Suddenly the crowd snapped into focus, Snape at its center. Cries of "Murderer!" and "Dumbledore!" swelled around him, and the press of people swayed back and forth, turning into a mob that spilled into the entrance hall, carrying Snape with it in a tidal wave of fury, howling "Murderer! Murderer! Dumbledore! Vengeance for Dumbledore!" and finally a pulsing chant of "Hang him! Hang him! Hang him!"
A table appeared at the foot of the marble staircase, and Snape was hoisted onto it, other wizards clambering up beside him to hold him upright so the crowd could watch. A silver rope dangled by Snape's left ear, its lower end twisting snakelike into a noose. Around him a sea of faces, hate-filled and unrecognizable, kept up the chant of "Hang him! Hang him! Hang him!"

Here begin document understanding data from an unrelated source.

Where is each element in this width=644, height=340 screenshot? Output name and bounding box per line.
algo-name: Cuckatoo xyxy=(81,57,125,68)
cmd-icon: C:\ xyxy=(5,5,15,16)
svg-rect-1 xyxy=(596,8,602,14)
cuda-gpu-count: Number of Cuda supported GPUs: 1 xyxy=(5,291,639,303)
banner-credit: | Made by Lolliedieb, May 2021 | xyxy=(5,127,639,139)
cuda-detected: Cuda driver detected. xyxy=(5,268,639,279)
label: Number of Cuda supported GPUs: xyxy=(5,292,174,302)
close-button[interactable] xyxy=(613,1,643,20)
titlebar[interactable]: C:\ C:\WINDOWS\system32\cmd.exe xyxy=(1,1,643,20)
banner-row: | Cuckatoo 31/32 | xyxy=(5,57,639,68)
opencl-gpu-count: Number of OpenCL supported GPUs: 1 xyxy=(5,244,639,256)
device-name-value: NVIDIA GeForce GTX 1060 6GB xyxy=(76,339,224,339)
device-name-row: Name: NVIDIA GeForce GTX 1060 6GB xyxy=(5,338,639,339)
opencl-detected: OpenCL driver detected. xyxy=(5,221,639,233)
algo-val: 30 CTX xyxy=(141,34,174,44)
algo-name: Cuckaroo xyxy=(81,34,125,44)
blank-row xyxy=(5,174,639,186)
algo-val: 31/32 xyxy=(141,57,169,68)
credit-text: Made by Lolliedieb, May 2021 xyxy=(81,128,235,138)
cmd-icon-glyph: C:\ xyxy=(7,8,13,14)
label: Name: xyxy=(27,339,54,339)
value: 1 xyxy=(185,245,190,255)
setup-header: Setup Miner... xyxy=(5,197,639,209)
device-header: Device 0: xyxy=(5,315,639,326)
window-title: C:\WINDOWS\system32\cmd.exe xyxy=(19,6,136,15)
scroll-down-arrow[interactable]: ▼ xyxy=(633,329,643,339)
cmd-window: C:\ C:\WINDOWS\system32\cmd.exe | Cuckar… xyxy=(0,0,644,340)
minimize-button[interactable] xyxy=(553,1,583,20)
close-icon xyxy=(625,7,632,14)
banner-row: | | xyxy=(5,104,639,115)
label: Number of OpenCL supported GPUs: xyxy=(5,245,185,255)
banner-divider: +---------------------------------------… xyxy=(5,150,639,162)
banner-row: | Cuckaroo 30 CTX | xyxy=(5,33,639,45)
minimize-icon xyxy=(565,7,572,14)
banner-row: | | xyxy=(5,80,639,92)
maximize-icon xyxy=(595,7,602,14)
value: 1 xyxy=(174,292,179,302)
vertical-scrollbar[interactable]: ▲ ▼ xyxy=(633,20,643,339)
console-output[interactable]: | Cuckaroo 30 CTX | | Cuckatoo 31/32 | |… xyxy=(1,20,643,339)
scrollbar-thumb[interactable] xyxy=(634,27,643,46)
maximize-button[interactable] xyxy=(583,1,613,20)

Hands gripped the hair at the nape of Snape's neck and yanked his head back while other hands pulled the noose over his head and tightened the buckle behind his left ear. Snape closed his eyes, praying only that it would be swift…
Then, with the suddenness of summer lightning, the mood changed from hatred to panic. Screams from the back were overwhelmed by the crash of splintering wood and a deafening roar of "Hagger! Come! HAGGER!"

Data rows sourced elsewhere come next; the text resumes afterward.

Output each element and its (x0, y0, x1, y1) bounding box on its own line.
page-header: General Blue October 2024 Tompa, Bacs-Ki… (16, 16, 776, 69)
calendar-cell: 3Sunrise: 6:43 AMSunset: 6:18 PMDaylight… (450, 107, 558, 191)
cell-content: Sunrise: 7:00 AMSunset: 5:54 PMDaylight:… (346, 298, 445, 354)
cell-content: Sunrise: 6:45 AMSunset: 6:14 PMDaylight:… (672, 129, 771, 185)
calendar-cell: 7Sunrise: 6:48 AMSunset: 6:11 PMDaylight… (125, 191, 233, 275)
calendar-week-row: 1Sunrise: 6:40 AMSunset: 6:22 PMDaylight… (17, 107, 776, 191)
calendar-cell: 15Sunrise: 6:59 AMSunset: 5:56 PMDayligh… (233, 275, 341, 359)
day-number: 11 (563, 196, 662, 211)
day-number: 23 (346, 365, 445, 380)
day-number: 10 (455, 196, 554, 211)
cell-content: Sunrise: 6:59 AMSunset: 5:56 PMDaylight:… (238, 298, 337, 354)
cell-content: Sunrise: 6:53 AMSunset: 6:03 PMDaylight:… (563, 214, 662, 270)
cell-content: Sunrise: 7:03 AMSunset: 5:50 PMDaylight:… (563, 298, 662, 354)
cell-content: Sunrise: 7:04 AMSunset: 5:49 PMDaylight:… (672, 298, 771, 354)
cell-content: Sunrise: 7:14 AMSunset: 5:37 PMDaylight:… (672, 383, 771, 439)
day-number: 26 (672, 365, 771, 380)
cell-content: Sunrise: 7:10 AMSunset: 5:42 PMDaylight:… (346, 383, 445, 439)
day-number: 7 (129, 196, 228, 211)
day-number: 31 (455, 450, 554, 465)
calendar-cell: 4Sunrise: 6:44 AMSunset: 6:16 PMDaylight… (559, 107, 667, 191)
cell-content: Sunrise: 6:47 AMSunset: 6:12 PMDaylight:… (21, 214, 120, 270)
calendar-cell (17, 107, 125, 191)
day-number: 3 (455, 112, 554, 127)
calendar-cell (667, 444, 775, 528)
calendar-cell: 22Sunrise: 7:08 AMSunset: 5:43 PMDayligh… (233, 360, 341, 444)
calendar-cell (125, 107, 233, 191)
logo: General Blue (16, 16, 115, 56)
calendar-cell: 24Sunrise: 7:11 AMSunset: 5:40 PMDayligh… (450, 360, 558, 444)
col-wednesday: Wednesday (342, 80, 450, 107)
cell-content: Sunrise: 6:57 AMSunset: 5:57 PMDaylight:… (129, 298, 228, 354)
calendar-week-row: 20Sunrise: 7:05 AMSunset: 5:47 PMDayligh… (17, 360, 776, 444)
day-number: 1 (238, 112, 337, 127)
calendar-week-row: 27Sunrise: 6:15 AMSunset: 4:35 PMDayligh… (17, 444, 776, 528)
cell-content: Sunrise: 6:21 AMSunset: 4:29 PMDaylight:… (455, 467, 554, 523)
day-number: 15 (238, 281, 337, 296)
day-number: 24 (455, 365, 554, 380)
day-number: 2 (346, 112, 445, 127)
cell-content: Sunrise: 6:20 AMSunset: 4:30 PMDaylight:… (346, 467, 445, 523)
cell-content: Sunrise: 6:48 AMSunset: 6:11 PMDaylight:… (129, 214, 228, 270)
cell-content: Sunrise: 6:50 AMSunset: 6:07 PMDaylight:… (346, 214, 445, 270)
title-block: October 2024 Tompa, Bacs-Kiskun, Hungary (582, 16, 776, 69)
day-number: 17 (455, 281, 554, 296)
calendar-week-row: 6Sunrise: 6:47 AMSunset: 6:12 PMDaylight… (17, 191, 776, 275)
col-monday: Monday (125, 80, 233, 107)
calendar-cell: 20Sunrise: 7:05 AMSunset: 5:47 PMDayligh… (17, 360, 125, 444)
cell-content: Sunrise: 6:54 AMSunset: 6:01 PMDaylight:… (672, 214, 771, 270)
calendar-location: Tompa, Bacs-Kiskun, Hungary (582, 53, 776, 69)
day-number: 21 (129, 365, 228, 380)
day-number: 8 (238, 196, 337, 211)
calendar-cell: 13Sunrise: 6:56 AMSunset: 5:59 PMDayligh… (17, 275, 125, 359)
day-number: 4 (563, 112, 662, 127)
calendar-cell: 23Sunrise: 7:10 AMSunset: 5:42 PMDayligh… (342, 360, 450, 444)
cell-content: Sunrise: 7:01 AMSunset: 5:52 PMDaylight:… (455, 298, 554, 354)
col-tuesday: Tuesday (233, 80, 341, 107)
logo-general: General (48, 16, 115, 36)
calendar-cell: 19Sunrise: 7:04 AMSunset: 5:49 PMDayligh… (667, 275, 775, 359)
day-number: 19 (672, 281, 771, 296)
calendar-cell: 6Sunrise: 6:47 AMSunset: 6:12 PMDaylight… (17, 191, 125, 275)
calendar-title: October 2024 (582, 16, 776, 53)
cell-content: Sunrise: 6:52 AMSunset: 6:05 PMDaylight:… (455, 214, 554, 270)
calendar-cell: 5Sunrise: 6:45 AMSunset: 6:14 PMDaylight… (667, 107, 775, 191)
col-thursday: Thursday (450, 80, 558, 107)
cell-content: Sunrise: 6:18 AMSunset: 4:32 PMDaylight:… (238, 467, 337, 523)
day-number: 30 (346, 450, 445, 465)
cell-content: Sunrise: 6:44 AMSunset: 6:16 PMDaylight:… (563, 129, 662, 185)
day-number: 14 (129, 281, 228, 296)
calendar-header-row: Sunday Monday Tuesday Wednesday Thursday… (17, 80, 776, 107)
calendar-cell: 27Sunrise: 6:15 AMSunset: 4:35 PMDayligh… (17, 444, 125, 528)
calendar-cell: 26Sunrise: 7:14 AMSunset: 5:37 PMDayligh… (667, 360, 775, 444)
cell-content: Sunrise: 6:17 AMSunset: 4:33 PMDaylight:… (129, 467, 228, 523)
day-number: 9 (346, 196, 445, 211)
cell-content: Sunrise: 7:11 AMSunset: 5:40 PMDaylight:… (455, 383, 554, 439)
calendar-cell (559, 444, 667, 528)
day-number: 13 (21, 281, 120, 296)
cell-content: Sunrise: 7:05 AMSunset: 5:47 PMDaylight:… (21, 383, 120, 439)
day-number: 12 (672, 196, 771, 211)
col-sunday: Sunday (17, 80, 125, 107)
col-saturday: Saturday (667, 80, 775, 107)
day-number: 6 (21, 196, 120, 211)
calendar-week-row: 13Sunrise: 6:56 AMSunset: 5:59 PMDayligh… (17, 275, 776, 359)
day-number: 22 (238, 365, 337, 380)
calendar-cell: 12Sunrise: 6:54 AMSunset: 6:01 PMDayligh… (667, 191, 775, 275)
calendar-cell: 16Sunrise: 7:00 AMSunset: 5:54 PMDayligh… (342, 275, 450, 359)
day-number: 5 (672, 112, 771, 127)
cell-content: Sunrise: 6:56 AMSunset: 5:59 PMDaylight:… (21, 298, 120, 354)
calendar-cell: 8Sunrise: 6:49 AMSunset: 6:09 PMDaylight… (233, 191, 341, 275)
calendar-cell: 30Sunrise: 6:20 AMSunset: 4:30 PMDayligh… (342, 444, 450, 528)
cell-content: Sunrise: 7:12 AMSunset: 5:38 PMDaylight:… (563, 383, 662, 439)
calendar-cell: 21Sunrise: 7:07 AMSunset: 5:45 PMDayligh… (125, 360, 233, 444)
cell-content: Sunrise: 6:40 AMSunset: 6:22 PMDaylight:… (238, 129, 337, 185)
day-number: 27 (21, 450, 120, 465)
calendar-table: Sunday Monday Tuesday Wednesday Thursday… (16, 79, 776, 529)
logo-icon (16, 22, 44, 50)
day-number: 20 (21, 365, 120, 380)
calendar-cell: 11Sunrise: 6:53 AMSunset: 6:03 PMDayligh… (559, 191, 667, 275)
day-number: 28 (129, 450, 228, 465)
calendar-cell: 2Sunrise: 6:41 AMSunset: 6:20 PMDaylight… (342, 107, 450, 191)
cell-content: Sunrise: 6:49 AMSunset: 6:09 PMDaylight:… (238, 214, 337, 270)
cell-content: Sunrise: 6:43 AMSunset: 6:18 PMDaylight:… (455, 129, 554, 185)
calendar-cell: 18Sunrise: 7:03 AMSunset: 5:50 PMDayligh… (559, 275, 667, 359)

Wizards fell over each to escape from Grawp. Those not fast enough were flung through the air as the giant cleared a path for his brother. Hagrid came pounding into the entrance hall from outside, thundering his wrath.
"Let him go! Let him go! Ye harm a hair on his head 'n I'll break ye like twigs!"
Some of the braver, angrier wizards turned and shot spells at Grawp and Hagrid, but the two could not be stopped. Grawp was next to the table in three steps, tore the rope in his huge hands, and grabbed Snape around the waist in one enormous arm.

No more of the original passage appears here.